SyndromeMode of Inheritance% with HSCR
Bardet-Biedl syndromeAR2%-10%
Cartilage-hair hypoplasiaAR7%-9%
Congenital central hypoventilation syndromeVariable20%
Mowat-Wilson syndromeAD41%-71%
Smith-Lemli-Opitz syndromeARUnknown
Waardenburg syndromeAR (usually)Common

( Hirschsprung Disease Overview,2011)


The diagnosis of HSCR requires histopathologic demonstration of absence of enteric ganglion cells in the distal rectum.
HD is diagnosed based on symptoms and test results.
A doctor will perform a physical exam and ask questions about your child’s bowel movements. HSCR is much less likely if parents can identify a time when their child’s bowel habits were normal.
If HSCR is suspected, the doctor will do one or more tests.

X rays
An x ray is a black-and-white picture of the inside of the body. To make the large intestine show up better, the doctor may fill it with barium liquid. Barium liquid is inserted into the large intestine through the anus.
If HSCR is the problem, the last segment of the large intestine will look narrower than normal. Just before this narrow segment, the intestine will look bulged. The bulging is caused by blocked stool stretching the intestine.

During manometry, the doctor inflates a small balloon inside the rectum. Normally, the rectal muscles will relax. If the muscles don’t relax, HSCR may be the problem. This test is most often done in older children and adults.

Biopsy is the most accurate test for HSCR. The doctor removes a tiny piece of the large intestine and looks at it with a microscope. If nerve cells are missing, HSCR is the problem.

(What I need to know about Hirschsprung Disease,2013 )


Treatment of Hirschsprung's disease consists of surgical removal (resection) of the abnormal section of the colon, followed by reanastomosis.
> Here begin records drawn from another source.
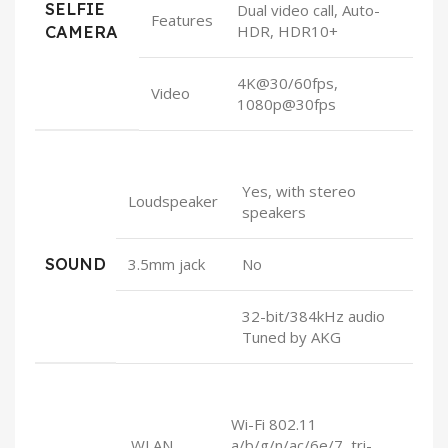
SELFIE
Dual video call, Auto-
Features
CAMERA
HDR, HDR10+
4K@30/60fps,
Video
1080p@30fps
Yes, with stereo
Loudspeaker
speakers
SOUND
3.5mm jack
No
32-bit/384kHz audio
Tuned by AKG
Wi-Fi 802.11
WLAN
a/b/g/n/ac/6e/7, tri-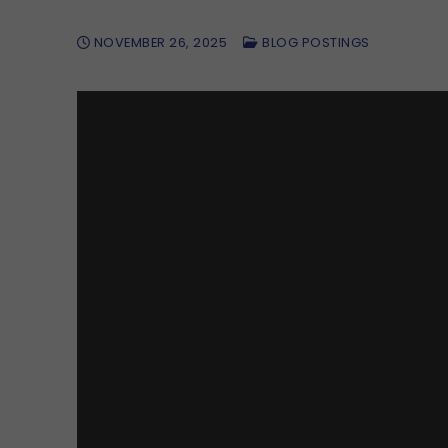
NOVEMBER 26, 2025
BLOG POSTINGS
  • Pull-through Procedure
    HSCR is treated with surgery called a pull-through procedure. A surgeon removes the segment of the large intestine lacking nerve cells and connects the healthy segment to the anus. The pull-through procedure is usually done soon after diagnosis.

  • Ostomy surgery
    An ostomy allows stool to leave the body through an opening in the abdomen. Although most children with HSCR do not need an ostomy, a child who has been very sick from HSCR may need an ostomy to get better before the pull-through procedure.
    For ostomy surgery, the surgeon first takes out the diseased segment of the large intestine. The end of the healthy intestine is moved to an opening in the abdomen where a stoma is created. A stoma is created by rolling the intestine’s end back on itself, like a shirt cuff, and stitching it to the abdominal wall. An ostomy pouch is attached to the stoma and worn outside the body to collect stool. The pouch will need to be emptied several times each day.

If the surgeon removes the entire large intestine and connects the small intestine to the stoma, the surgery is called an ileostomy. If the surgeon leaves part of the large intestine and connects it to the stoma, the surgery is called a colostomy.

Later, during the pull-through procedure, the surgeon removes the stoma and closes the abdomen with stitches.